Voir aussi
Aujourd’hui, l’or a progressé de 1 % pour atteindre 4 287,95 $, après avoir brièvement gagné 1,3 % et testé le seuil des 4 300 $. Cela prolonge la plus forte hausse des six derniers mois, après un bond de 4,1 % lors de la séance précédente. L’argent a gagné 0,2 % à 62,19 $ après avoir grimpé de plus de 4 % la veille. Le platine et le palladium ont également augmenté, tandis que l’indice du dollar a reculé de 0,1 %.
Le déclencheur du rebond a été l’apparition de signes de progrès concernant la réouverture du détroit d’Ormuz, ce qui réduit la pression exercée sur la Réserve fédérale par le secteur de l’énergie en faveur d’une hausse des taux. L’Iran a annoncé un accord avec Oman sur une route maritime proposée à travers le détroit, ce qui augmente la probabilité de la reprise de certains flux énergétiques par cette voie navigable cruciale. Dans ce contexte, les prix du pétrole ont reculé.
Cependant, l’Iran lui‑même a rapidement tempéré l’optimisme excessif du marché. Le vice‑ministre iranien des Affaires étrangères, Kazem Gharibabadi, a déclaré aux médias iraniens que cette route serait temporaire et resterait en vigueur pendant « deux à quatre mois », ajoutant que « cet accord ne signifie pas une ouverture complète » du détroit.
Le président Trump a confirmé que les discussions avec l’Iran se poursuivent, indiquant qu’il va « voir ce qui se passe » et qu’il préférerait conclure un accord avec la République islamique plutôt que de mettre fin à la guerre par des moyens militaires, après avoir précédemment laissé entendre qu’un accord pourrait être trouvé dès mercredi, heure des États‑Unis.

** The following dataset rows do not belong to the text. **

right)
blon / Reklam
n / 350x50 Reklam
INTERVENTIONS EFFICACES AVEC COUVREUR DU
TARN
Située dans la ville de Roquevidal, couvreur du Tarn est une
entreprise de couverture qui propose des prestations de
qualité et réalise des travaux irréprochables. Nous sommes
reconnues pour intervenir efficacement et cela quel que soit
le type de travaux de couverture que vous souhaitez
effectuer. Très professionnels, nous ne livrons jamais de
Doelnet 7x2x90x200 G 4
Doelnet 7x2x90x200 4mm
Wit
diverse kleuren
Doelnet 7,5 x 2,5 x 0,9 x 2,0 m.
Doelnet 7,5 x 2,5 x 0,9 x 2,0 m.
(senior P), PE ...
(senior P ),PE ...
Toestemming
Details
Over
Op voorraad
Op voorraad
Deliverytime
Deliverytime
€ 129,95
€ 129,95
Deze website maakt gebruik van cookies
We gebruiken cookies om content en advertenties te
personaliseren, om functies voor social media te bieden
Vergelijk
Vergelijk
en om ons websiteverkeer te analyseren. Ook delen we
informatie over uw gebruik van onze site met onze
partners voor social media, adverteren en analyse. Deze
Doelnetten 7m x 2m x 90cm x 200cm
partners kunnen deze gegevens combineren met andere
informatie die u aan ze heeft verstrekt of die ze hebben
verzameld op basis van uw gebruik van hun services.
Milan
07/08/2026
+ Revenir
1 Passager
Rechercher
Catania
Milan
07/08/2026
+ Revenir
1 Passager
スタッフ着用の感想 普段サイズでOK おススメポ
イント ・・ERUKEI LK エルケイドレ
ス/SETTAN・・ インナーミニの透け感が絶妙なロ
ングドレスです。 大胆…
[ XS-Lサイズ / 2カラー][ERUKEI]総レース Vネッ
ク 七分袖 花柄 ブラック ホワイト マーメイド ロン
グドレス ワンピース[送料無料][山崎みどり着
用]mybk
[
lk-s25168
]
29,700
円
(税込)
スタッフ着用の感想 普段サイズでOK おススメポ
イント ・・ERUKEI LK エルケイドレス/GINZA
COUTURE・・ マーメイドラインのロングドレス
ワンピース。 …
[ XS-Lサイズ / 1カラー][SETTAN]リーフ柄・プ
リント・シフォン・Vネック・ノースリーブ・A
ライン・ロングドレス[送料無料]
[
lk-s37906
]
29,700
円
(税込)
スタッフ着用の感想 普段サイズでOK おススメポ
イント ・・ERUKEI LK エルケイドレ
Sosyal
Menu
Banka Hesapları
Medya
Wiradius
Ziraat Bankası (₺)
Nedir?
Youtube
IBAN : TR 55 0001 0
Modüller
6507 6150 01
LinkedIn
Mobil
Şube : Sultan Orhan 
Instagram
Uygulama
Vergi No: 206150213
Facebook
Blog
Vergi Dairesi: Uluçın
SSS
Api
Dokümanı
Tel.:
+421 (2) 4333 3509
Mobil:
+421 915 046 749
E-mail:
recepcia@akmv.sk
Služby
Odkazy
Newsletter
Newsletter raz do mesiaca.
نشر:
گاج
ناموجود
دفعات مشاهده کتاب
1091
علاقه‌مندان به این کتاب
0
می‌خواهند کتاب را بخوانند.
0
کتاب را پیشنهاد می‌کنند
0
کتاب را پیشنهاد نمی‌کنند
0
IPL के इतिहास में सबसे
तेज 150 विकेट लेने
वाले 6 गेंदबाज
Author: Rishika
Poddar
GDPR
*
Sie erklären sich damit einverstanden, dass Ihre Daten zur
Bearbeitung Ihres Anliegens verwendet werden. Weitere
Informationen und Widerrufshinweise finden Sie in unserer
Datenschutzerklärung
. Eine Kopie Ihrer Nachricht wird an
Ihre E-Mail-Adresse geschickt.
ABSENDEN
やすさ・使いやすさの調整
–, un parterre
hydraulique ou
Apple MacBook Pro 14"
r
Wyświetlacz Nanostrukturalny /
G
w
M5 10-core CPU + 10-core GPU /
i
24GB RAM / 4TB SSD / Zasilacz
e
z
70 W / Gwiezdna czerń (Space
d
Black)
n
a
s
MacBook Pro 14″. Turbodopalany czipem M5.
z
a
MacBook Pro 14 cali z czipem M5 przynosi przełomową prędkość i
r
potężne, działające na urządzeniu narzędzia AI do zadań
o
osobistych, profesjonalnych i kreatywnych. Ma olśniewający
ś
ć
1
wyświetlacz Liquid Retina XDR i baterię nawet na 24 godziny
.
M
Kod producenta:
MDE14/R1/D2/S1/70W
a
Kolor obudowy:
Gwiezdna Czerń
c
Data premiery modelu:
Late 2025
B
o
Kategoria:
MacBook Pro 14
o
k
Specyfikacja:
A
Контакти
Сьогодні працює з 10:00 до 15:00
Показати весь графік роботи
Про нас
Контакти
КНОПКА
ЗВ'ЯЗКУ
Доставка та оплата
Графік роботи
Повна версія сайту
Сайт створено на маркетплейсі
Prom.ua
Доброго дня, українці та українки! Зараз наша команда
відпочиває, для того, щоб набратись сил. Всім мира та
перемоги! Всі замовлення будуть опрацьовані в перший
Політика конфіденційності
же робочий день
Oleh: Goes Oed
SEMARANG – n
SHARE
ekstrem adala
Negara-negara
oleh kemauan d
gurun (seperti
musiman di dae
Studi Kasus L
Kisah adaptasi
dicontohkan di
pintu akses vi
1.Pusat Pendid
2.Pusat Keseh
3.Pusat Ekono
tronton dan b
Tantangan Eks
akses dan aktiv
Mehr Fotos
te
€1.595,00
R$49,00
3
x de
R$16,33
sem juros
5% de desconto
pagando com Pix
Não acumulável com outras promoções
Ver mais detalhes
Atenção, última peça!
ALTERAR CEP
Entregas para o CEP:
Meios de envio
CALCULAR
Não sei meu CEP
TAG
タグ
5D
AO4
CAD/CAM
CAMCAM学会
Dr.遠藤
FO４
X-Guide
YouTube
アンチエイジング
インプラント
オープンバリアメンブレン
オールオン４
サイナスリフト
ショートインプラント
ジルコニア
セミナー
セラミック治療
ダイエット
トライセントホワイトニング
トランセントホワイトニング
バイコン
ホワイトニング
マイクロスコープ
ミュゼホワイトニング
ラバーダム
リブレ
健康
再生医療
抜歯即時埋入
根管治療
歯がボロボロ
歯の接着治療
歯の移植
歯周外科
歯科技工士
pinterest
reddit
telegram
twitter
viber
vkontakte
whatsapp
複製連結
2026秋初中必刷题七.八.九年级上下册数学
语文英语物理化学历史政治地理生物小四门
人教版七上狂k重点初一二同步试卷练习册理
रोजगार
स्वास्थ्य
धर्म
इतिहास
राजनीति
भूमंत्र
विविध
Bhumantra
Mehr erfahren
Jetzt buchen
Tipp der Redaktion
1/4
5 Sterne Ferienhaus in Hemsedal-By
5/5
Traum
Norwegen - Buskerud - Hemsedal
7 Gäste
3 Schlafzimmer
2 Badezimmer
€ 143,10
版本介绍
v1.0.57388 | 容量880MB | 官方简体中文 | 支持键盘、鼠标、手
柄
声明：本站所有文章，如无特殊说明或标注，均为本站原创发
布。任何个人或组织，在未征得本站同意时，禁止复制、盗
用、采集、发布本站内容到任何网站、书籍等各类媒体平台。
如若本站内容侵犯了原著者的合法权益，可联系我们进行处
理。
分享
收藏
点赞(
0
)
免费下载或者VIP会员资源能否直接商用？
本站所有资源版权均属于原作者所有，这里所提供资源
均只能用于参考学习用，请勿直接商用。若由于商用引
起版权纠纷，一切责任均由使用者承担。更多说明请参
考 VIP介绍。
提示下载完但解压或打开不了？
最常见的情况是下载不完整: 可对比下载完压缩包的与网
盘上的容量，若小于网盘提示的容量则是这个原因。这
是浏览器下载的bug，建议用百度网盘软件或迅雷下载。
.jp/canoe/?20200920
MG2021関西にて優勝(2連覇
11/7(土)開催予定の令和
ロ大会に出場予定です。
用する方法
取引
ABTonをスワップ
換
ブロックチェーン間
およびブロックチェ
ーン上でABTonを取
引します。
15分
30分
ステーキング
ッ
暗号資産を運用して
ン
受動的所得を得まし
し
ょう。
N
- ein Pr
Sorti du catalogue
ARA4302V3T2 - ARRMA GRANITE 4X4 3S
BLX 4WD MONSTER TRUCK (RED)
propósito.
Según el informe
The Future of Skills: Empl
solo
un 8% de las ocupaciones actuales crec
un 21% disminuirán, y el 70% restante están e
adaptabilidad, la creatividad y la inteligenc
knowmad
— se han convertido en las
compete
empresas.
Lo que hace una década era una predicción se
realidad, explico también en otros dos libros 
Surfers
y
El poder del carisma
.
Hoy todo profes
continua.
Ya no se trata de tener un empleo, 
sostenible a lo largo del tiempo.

Une conséquence pratique de ces signes de désescalade a été un net relâchement des anticipations de marché concernant le taux de la Fed : les marchés n’intègrent désormais pleinement qu’une seule hausse de taux d’ici la fin de l’année, contre deux encore la semaine dernière. Une politique monétaire moins agressive est en général favorable aux métaux précieux qui ne procurent pas de rendement. L’ampleur du repli précédent de l’or reste un élément de contexte important pour le rebond actuel. Depuis le début de la guerre États‑Unis–Iran à la fin février, le métal a perdu près d’un cinquième de sa valeur sur fond de forte hausse des prix de l’énergie et d’intensification des pressions inflationnistes.
Le contexte monétaire demeure ambigu malgré l’assouplissement des attentes du marché. Mercredi, la présidente de la Fed, Lisa Cook, a réaffirmé sa volonté de relever les taux si l’inflation ne ralentit pas, avertissant que la banque centrale pourrait ne pas avoir le luxe d’attendre avant de revenir à l’objectif de 2 %. Mary Daly, présidente de la Fed de San Francisco, a lancé un avertissement similaire.
Concernant la configuration technique actuelle de l’or, les acheteurs doivent reconquérir la première résistance à 4 304 $. Cela ouvrirait la voie à un objectif à 4 372 $, au-dessus duquel il sera assez difficile de franchir une nouvelle étape. L’objectif le plus éloigné se situera dans la zone des 4 432 $. En cas de repli de l’or, les vendeurs tenteront de reprendre la main sur le niveau des 4 249 $. En cas de succès, la cassure de cette zone porterait un coup sérieux à la position des acheteurs et pourrait entraîner l’or vers un creux à 4 186 $, avec un potentiel de baisse supplémentaire en direction de 4 124 $.